Extracted information below:
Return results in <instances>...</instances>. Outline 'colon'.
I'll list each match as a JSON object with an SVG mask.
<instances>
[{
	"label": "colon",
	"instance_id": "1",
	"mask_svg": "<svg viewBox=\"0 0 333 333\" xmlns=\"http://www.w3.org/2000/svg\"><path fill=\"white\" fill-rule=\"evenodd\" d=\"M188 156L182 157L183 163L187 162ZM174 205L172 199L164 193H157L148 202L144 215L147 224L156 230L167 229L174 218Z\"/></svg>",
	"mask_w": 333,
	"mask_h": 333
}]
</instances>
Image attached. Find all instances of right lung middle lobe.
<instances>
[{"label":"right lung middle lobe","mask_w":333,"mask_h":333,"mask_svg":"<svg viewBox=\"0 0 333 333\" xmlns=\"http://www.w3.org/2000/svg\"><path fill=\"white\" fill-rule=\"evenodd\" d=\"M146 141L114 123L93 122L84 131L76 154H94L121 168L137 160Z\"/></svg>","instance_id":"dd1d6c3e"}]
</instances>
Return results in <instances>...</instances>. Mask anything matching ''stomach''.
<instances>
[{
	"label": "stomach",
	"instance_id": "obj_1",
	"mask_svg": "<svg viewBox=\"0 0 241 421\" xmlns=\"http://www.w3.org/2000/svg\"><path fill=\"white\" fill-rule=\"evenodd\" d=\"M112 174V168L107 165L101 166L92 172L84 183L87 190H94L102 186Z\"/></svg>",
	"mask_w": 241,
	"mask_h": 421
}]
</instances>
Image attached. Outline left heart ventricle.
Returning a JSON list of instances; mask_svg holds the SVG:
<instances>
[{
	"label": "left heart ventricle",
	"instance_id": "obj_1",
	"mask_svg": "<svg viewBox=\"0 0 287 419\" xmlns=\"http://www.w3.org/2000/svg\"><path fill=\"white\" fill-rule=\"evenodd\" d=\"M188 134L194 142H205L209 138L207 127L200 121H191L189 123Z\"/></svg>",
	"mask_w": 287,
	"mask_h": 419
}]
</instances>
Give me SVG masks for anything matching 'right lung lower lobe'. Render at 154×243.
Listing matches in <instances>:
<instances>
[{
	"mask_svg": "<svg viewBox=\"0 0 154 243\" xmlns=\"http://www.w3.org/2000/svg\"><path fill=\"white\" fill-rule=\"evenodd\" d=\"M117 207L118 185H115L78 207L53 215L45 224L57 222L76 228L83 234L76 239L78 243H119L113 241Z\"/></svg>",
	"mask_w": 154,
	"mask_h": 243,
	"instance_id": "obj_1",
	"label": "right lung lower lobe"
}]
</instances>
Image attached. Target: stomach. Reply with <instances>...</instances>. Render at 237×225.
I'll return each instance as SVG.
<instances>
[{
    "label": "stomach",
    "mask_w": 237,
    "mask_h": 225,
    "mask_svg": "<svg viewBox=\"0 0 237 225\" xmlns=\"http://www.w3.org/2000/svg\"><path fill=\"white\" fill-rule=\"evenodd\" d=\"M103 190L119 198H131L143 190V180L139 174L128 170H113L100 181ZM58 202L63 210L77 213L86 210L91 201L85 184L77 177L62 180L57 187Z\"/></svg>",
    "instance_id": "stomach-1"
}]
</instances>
End of Extracted information.
The task here is to output the line with "Image attached. Target: stomach." and all lines after it to the end of the records above, exactly and only those.

Answer for the task:
Image attached. Target: stomach. Reply with <instances>...</instances>. Render at 237×225.
I'll return each instance as SVG.
<instances>
[{
    "label": "stomach",
    "mask_w": 237,
    "mask_h": 225,
    "mask_svg": "<svg viewBox=\"0 0 237 225\" xmlns=\"http://www.w3.org/2000/svg\"><path fill=\"white\" fill-rule=\"evenodd\" d=\"M103 190L119 198H131L143 190V180L139 174L128 170H113L100 181ZM58 202L63 210L77 213L86 210L91 201L85 184L77 177L62 180L57 187Z\"/></svg>",
    "instance_id": "stomach-1"
}]
</instances>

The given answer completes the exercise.